Police and firefighters were deployed throughout the city as people loaded up supermarket carts with belongings and fled their homes. Some people connected hoses together from apartment buildings to help battle the fires, while residents held cloth over their faces.
Israel’s police chief, Roni Alsheich, told reporters that arsonists were suspected of setting some of the fires and that arrests had been made, without elaborating.
“It’s safe to assume that whoever is setting the fires isn’t doing it only out of pyromania,” he said. “It’s safe to assume that if it is arson, it is politically motivated.”
The blaze was the largest of several fires to erupt across the country in recent days. The rash of fires is the worst since 2010, when Israel suffered the single deadliest wildfire in its history.

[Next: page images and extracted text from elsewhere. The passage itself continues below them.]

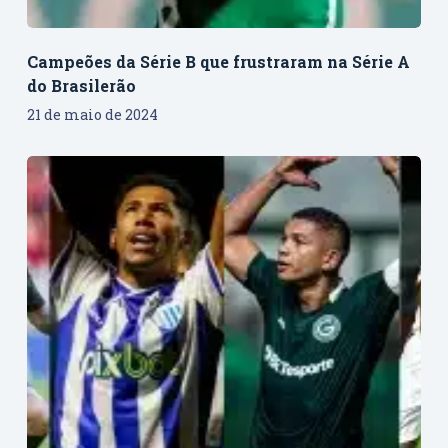
Campeões da Série B que frustraram na Série A
do Brasilerão
21 de maio de 2024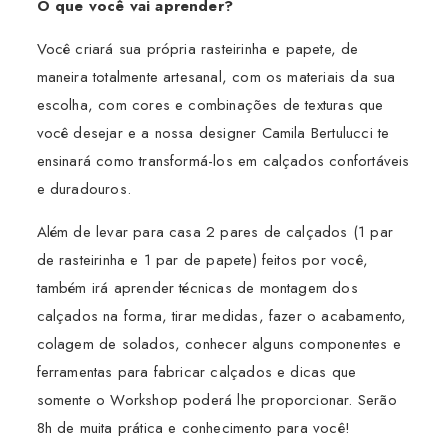
O que você vai aprender?
Você criará sua própria rasteirinha e papete, de
maneira totalmente artesanal, com os materiais da sua
escolha, com cores e combinações de texturas que
você desejar e a nossa designer Camila Bertulucci te
ensinará como transformá-los em calçados confortáveis
e duradouros.
Além de levar para casa 2 pares de calçados (1 par
de rasteirinha e 1 par de papete) feitos por você,
também irá aprender técnicas de montagem dos
calçados na forma, tirar medidas, fazer o acabamento,
colagem de solados, conhecer alguns componentes e
ferramentas para fabricar calçados e dicas que
somente o Workshop poderá lhe proporcionar. Serão
8h de muita prática e conhecimento para você!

That blaze burned out of control for four days, killed 42 people, and was extinguished only after firefighting aircraft arrived from as far away as the United States.
OTHER NATIONS ASSISTING
Israel has strengthened its firefighting capabilities since then, buying special planes that can drop large quantities of water on affected areas. Several countries, – including Russia, Cyprus, Turkey, Croatia and Greece – were also sending assistance to battle this week’s blazes.
Guy Catlan, who runs a gas station in Haifa, told Channel 10 TV that workers turned the power off and were helping firefighters to prevent the flames from reaching it.
“There is a very large quantity of fuel here; it is very dangerous to the entire area. It could be a big catastrophe,” he said.